Arkansas Pastors Group Seeks Help from Pryor, Boozman on Gun Violence Solutions

Arkansas Pastors Group Seeks Help from Pryor, Boozman on Gun Violence Solutions

Group writes letters to state's U.S. senators requesting speeches in front of church congregations.
LITTLE ROCK, AR (News Release) - A newly-formed group called Arkansas Pastors for Gun Sense is reaching out to the state's two U.S. senators.

The pastors have written letters to Sen. Mark Pryor and Sen.

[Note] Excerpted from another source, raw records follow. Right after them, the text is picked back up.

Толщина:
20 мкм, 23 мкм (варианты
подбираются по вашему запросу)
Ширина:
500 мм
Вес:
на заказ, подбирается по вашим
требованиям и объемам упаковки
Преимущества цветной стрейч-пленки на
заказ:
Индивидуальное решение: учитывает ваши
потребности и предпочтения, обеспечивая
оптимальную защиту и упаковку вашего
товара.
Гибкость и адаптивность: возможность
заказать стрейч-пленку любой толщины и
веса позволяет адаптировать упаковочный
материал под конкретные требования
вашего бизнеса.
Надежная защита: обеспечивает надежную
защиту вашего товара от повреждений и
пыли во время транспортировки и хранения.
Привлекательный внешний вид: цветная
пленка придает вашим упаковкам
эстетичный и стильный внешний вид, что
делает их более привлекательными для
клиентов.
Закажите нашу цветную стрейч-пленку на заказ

John Boozman inviting them to speak to church congregations about gun violence in African-American communities.

Citing a new study by the Children’s Defense Fund showing that gun violence is the leading source of deaths among black children in the U.S, the group has announced church events will be held on August 31 and September 7 to find common ground on gun safety solutions.

The group says Arkansas sees twice the number of aggravated assaults with firearms than the national average[1] and that the overwhelming majority of Arkansans support expanding background checks.

Led by Reverends Julius McDade, Tracy Bell, JaCori Smith, Alex Geiger, Roderick Barnes, and Jonathan Hayes, the pastors group gathered Friday at the New Beginnings New Birth Ministry in North Little Rock to discuss gun violence in their communities.

Their goal is to keep guns from making their way into the wrong hands.

This is the second event Arkansan Pastors for Gun Sense has held since its launch earlier this month.

Text of the letter from the pastors to Senators Boozman and Pryor is below:

Dear Senators Boozman and Pryor,

After listening to pleas from our congregants and consoling far too many grieving families, we feel it is time to speak up on gun violence.  Together we represent congregations all over Arkansas, from Little Rock to Parkin, from Forrest City to Marianna, all the way to Helena, and the overwhelming concern we hear from our communities is that we must come together to stop the bloodshed.  Our churches provide support and healing, and we continue to combat this problem on the local level.  But the leadership we need to save lives must come from our elected leaders we help to send to Washington. At the time of writing this letter, we have yet to hear back from you on the gun violence plaguing African-American communities. It is our sincere hope that this letter will prompt you to join us in person to listen, engage and finally— take action to help make our neighborhoods, children and schools safer.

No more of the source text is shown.